SAN DIEGO, CA, USA I November 25, 2019 ILa Jolla Pharmaceutical Company (Nasdaq: LJPC), a leader in the discovery, development and commercialization of innovative therapies intended to significantly improve outcomes in patients suffering from life-threatening diseases, today announced that it will reassess continued development of LJPC-401 (synthetic human hepcidin) based on recent mixed clinical results.

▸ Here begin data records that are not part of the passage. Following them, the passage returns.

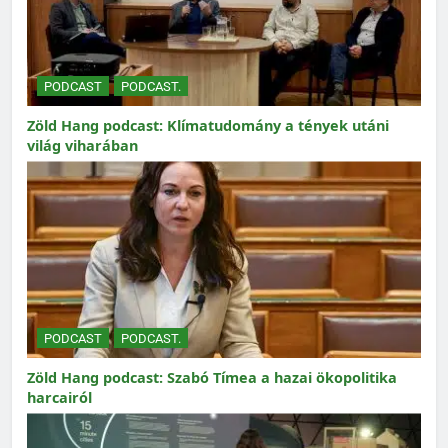
PODCAST
PODCAST.
Zöld Hang podcast: Klímatudomány a tények utáni
világ viharában
PODCAST
PODCAST.
Zöld Hang podcast: Szabó Tímea a hazai ökopolitika
harcairól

The Company plans to discontinue Study LJ401-BT01 due to lack of efficacy. Study LJ401-BT01 is a pivotal, multinational, multicenter, randomized, controlled study with a target enrollment of approximately 100 patients that is designed to evaluate the safety and efficacy of LJPC-401 as a treatment for iron overload in beta thalassemia (BT) patients who, despite chelation therapy, have cardiac iron levels above normal. The primary endpoint of this study is the change in cardiac iron levels, as measured by cardiac T2* magnetic resonance imaging (MRI), from baseline to 6 months following treatment. The Company recently conducted an interim analysis that included approximately one-half of the target-enrolled patients. There were no significant differences in the primary endpoint or key secondary endpoints between patients on the treatment arm and patients on the control arm.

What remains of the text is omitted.